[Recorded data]
◇ ◇ ◇

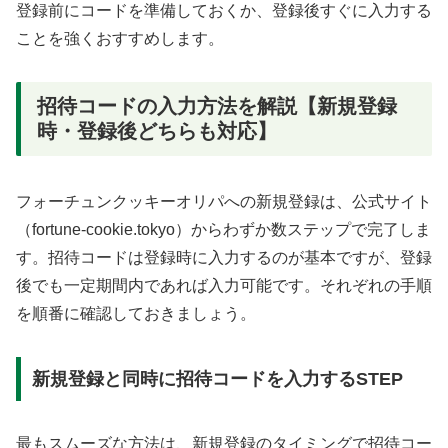
登録前にコードを準備しておくか、登録後すぐに入力する
ことを強くおすすめします。
招待コードの入力方法を解説【新規登録
時・登録後どちらも対応】
フォーチュンクッキーオリパへの新規登録は、公式サイト
（fortune-cookie.tokyo）からわずか数ステップで完了しま
す。招待コードは登録時に入力するのが基本ですが、登録
後でも一定期間内であれば入力可能です。それぞれの手順
を順番に確認しておきましょう。
新規登録と同時に招待コードを入力するSTEP
最もスムーズな方法は、新規登録のタイミングで招待コー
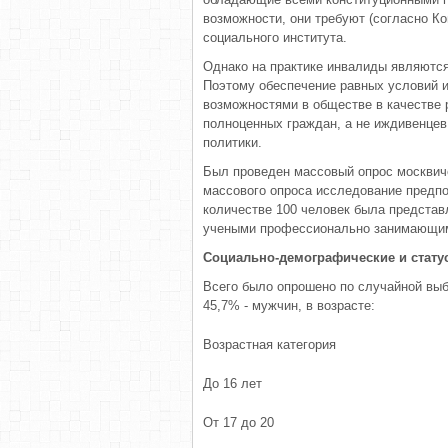
возможности, они требуют (согласно Ко
социального института.
Однако на практике инвалиды являются
Поэтому обеспечение равных условий 
возможностями в обществе в качестве 
полноценных граждан, а не иждивенце
политики.
Был проведен массовый опрос москвич
массового опроса исследование предпо
количестве 100 человек была представ
учеными профессионально занимающим
Социально-демографические и стат
Всего было опрошено по случайной выбо
45,7% - мужчин, в возрасте:
Возрастная категория
До 16 лет
От 17 до 20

◇ ◇ ◇

• [EXERCISE OBJECTIVE]:
Exact repeats of the lines from the first one in the data through the line containing "Однако на практике инвалиды являются" make up the answer. Pictures do not.

• [EXERCISE ANSWER]:
登録前にコードを準備しておくか、登録後すぐに入力する
ことを強くおすすめします。
招待コードの入力方法を解説【新規登録
時・登録後どちらも対応】
フォーチュンクッキーオリパへの新規登録は、公式サイト
（fortune-cookie.tokyo）からわずか数ステップで完了しま
す。招待コードは登録時に入力するのが基本ですが、登録
後でも一定期間内であれば入力可能です。それぞれの手順
を順番に確認しておきましょう。
新規登録と同時に招待コードを入力するSTEP
最もスムーズな方法は、新規登録のタイミングで招待コー
возможности, они требуют (согласно Ко
социального института.
Однако на практике инвалиды являются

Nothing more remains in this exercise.